I'm currently writing a parser (for CSS as it happens), and in CSS there exists the concept of an integer. It's used in a number of places (pun intended), and in some of those places not all integer values are valid. So, I want to create a function that can optionally take some range and return a different result if the parsed integer is out of that range (an error). So my function looks something like
fn parse_int(input: InputType, range: Option<impl RangeBounds>) -> Result<ParsedInt>;
Unfortunately, this ends up not being practical, since the compiler can't know how to monomorphize when None
is passed: we haven't given any information about the type of the Option
.
Oh well, I thought, since I don't need super cache locality etc., I can just use a trait object. Sadly this doesn't work either, because the RangeBounds
trait has a function with a type parameter (contains
), which isn't supported by rust's trait object implementation, so I'm a bit stuffed.
At this point I started looking at the details of how ranges are implemented in rust, and I noticed a few things. For starters, start and end bounds are treated differently: end bounds can be open, closed, or unbounded, but start bounds can only be closed or unbounded. Then I noticed that a new Bound
enum had been added in 1.17, and I realised that this type was the key to a good range implementation.
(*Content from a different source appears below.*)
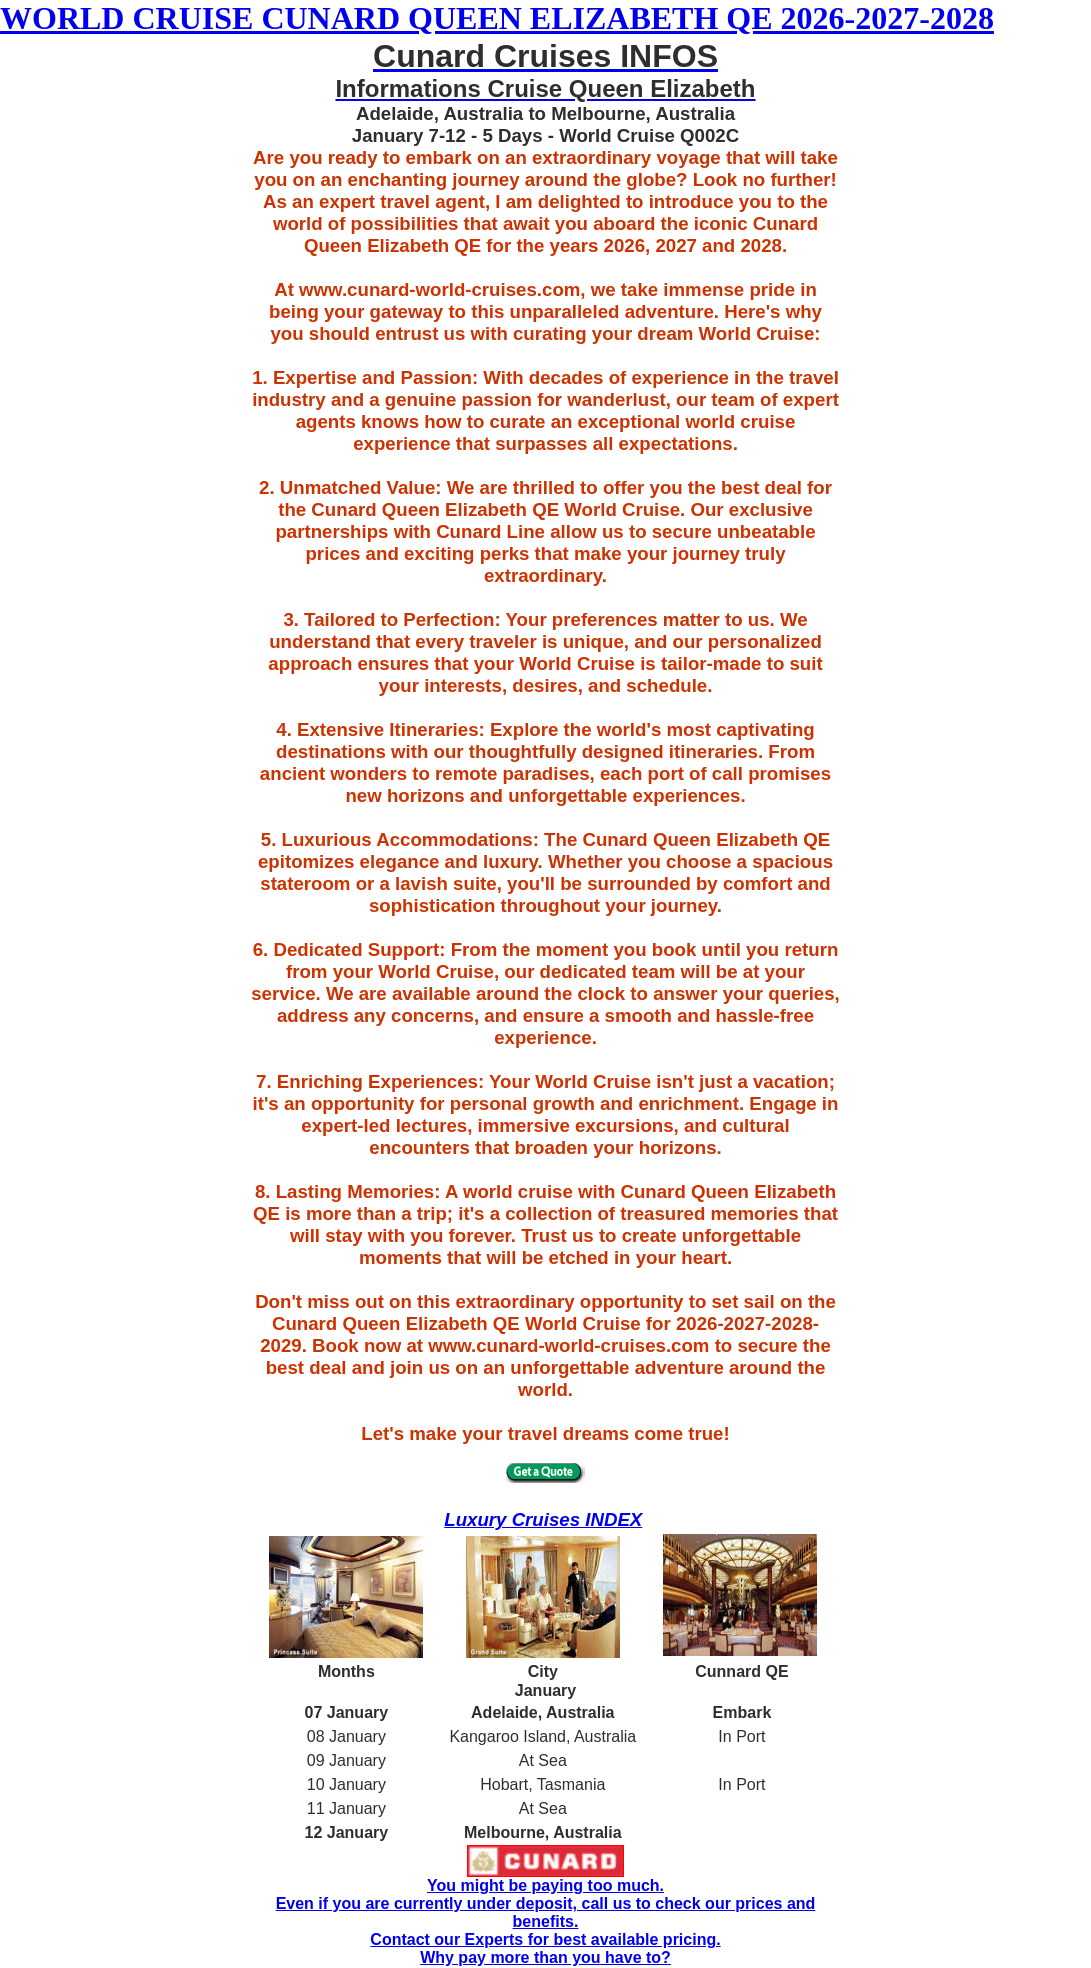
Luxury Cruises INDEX (543, 1519)
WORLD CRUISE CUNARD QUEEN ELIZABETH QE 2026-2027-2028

So the reason I'm posting this here is that I now have an idea of how I would make a range type in rust if I were unrestrained by backwards compatibility. It would look like this.
enum Bound<T> {
Closed<T>,
Open<T>,
Unbounded,
}
struct Range<T> {
start: Bound<T>,
end: Bound<T>
}
These two compound types cover all permutations of start and end bounds, and all built-in syntax could desugar to an instance of Range
. This is mentally must less complex than the current arrangement, my only concern would be that it was less efficient, as currently there is no need for branching when evaluating whether a value is contained in something like core::ops::Range
.
Of course it's not possible to change what is already in std/core. I thought I would post this to see if others agreed on the general idea, and maybe to spark some other ideas about changes that could be made in a backwards-compatible way. For example, it would be possible to add the Range
type (under some other name) so that code outside of libcore/libstd can take a fully generic range argument and it be compatible with code in other libraries.